I Open-Sourced a Browser-Based AI Background Remover — Here's the Full Architecture
Client-Side Image Segmentation: Architecting Private AI Workflows in the Browser
Current Situation Analysis
The standard workflow for AI-powered background removal has remained unchanged for years: capture an image, upload it to a remote endpoint, wait for a cloud GPU cluster to run a segmentation model, and download the processed result. This paradigm introduces three compounding problems. First, data privacy is compromised. Sensitive or proprietary imagery traverses third-party infrastructure with no guarantee of deletion. Second, operational costs scale linearly with usage. Every request incurs compute, bandwidth, and storage fees. Third, latency becomes unpredictable. Network round-trips and queue times degrade user experience, especially on mobile networks.
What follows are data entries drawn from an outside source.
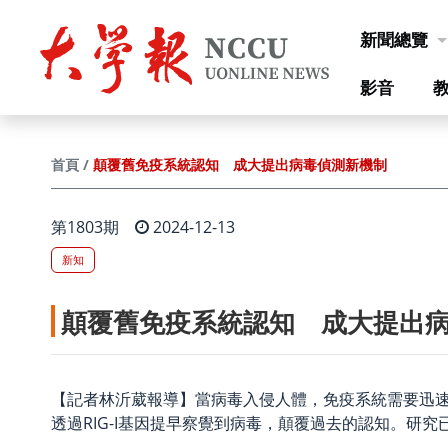
跳到主要內容
新聞總覽
影音
顛覆舊免疫系統認知 成大提出病毒偵測新機制
首頁
第1803期
2024-12-13
新知
顛覆舊免疫系統認知 成大提出
【記者林沂葳報導】當病毒入侵人體，免疫系統需要迅
透過RIG-I基因提早察覺到病毒，顛覆過去的認知。研究已發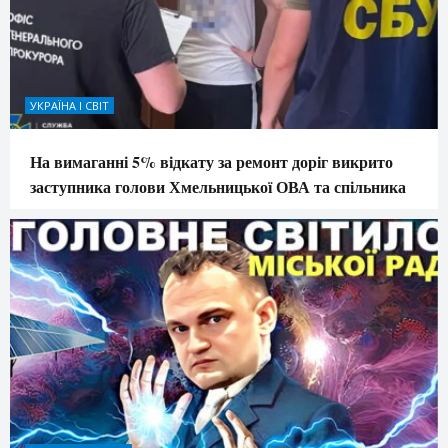
УКРАЇНА І СВІТ
На вимаганні 5% відкату за ремонт доріг викрито
заступника голови Хмельницької ОВА та спільника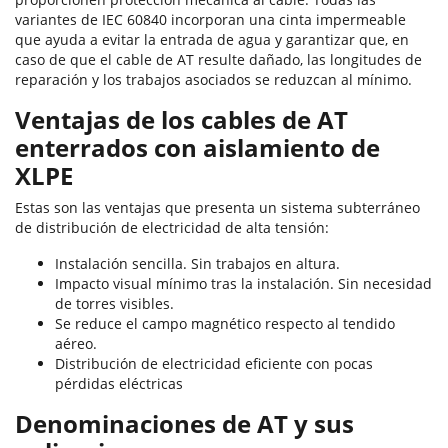
variantes de IEC 60840 incorporan una cinta impermeable
que ayuda a evitar la entrada de agua y garantizar que, en
caso de que el cable de AT resulte dañado, las longitudes de
reparación y los trabajos asociados se reduzcan al mínimo.
Ventajas de los cables de AT
enterrados con aislamiento de
XLPE
Estas son las ventajas que presenta un sistema subterráneo
de distribución de electricidad de alta tensión:
Instalación sencilla. Sin trabajos en altura.
Impacto visual mínimo tras la instalación. Sin necesidad
de torres visibles.
Se reduce el campo magnético respecto al tendido
aéreo.
Distribución de electricidad eficiente con pocas
pérdidas eléctricas
Denominaciones de AT y sus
Many development teams overlook client-side inference because they assume browser environments lack the computational density required for modern neural networks. This assumption is outdated. WebAssembly (WASM) and ONNX Runtime Web have matured to the point where segmentation models can run entirely within the main thread or a dedicated worker. The trade-off is well-documented: a one-time download of approximately 40MB for model weights, followed by instant local caching. Inference typically completes in 2–5 seconds on desktop hardware and 8–15 seconds on mobile devices. Memory consumption peaks around 144MB for a 4000×3000 pixel image when maintaining three full-resolution canvases (original, mask, output). While this exceeds the comfort zone of low-end devices, it eliminates server costs entirely and guarantees zero data egress.
The industry has normalized cloud-dependent AI because it abstracts complexity. However, for privacy-first applications, offline-capable tools, or cost-constrained products, shifting the inference boundary to the client is no longer experimental—it is a production-ready architecture.
WOW Moment: Key Findings
Moving segmentation logic to the browser fundamentally alters the cost, privacy, and scalability profile of image processing tools. The following comparison illustrates the architectural divergence between traditional server-rendered pipelines and modern client-side WASM implementations.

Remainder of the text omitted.